Nouveau aussi pour nos réthos... le BAC. Quoique sa réputation est très surfaite vu que le taux de réussite des participants est de ...80%!

ISF : bémol bémol à l'impôt réduit, la France dispose d'un impôt sur la fortune... chacun jugera de son utilité, efficacité. Perosnnellement, je ne suis pas sur que ce soit vraiment utile et que je pense que c'est surtout la classe moyenne qui le finance.

Frais bancaires: alors que nos retraits et autres virements sont gratuits en Belgique, les banques Française ont moins pitié de leurs clients. Ainsi un virement entre institution financière vous sera facturé ...4,16€... un ordre permanent? 15,59€...

Voter... n'est plus obligatoire. Pas sur que ce soit un progrès mais le vote devient un vrai droit et plus un devoir servant à légitimer des élections qui ne sont en réalité pas démocratiques (voir mes articles ou ceux de Rudy Aernoudt sur la particratie).

Scrutins majoritaires à deux tours : les partis qui gagnent les élections ne peuvent plus se défiler sous prétexte d'alliance, de proportionnelles etc. Non, ils peuvent être majoritaire, seuls au pouvoir et appliquer leur programme. Nous avons un excellent exemple en France d'un candidat qui fait ce qu'il avait annoncer (et le pire, c'est que les gens s'en plaignent quand même).

Alors? Rattachiste?

Alors, comme dans toute situation il y a des pour et du contre. Ceci est juste le fruit d'une réflexion survenue à cause d'une histoire privée. C'est un peu de la métaphysique, sciences-fiction politique consistant à me dire: et si...

Mon premier constat est donc que c'est financièrement intéressant pour mes concitoyens. Qu'institutionnellement, ça pourrait faciliter la compréhension et responsabiliser nos hommes politiques.

Il y a encore beaucoup d'aspects à explorer, n'hésitez pas à intervenir, régair pour donner vos éclairages.

Rattachement souhaitable?

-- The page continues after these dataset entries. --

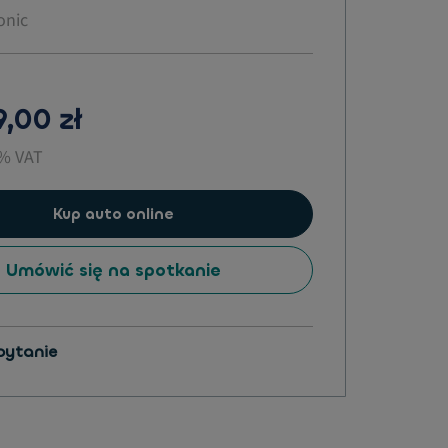
onic
,00 zł
3% VAT
Kup auto online
Umówić się na spotkanie
pytanie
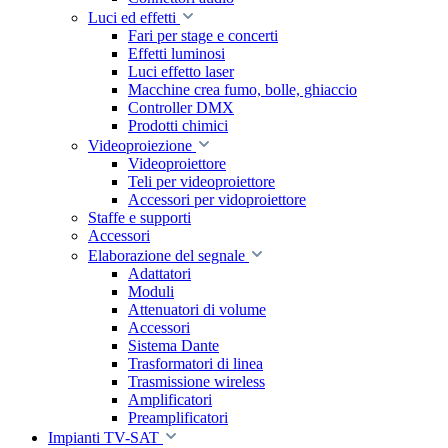
Luci ed effetti
Fari per stage e concerti
Effetti luminosi
Luci effetto laser
Macchine crea fumo, bolle, ghiaccio
Controller DMX
Prodotti chimici
Videoproiezione
Videoproiettore
Teli per videoproiettore
Accessori per vidoproiettore
Staffe e supporti
Accessori
Elaborazione del segnale
Adattatori
Moduli
Attenuatori di volume
Accessori
Sistema Dante
Trasformatori di linea
Trasmissione wireless
Amplificatori
Preamplificatori
Impianti TV-SAT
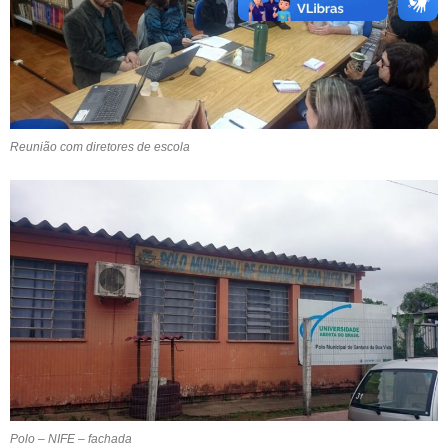
Reunião com diretores de escola
Polo – NIFE – fachada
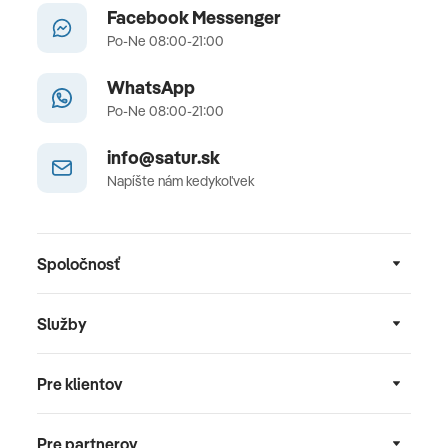
Facebook Messenger
Po-Ne 08:00-21:00
WhatsApp
Po-Ne 08:00-21:00
info@satur.sk
Napíšte nám kedykoľvek
Spoločnosť
Služby
Pre klientov
Pre partnerov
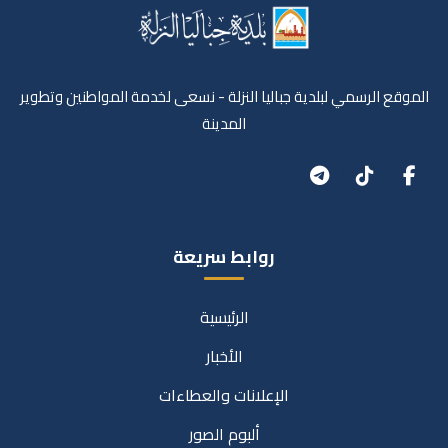
الموقع الرسمي لبلدية جباليا النزلة - نسعى لخدمة المواطنين وتطوير
المدينة
روابط سريعة
الرئيسية
الأخبار
الإعلانات والعطاءات
ألبوم الصور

Je ne sais pas, je ne le décide pas seul, je n'ai pas à ce stade assez d'éléments: quid de l'aspect culturel? sociologique? etc

Néanmoins, ma première impression est positive, loin de la caricature que l'on tente de nous faire avaler. Caricature dessinée le plus souvent par nos hommes politiques ayant tellement peur de perdre leur pouvoir local, leur fief, leur baronnie... source de tant d'ennuis dans notre pays.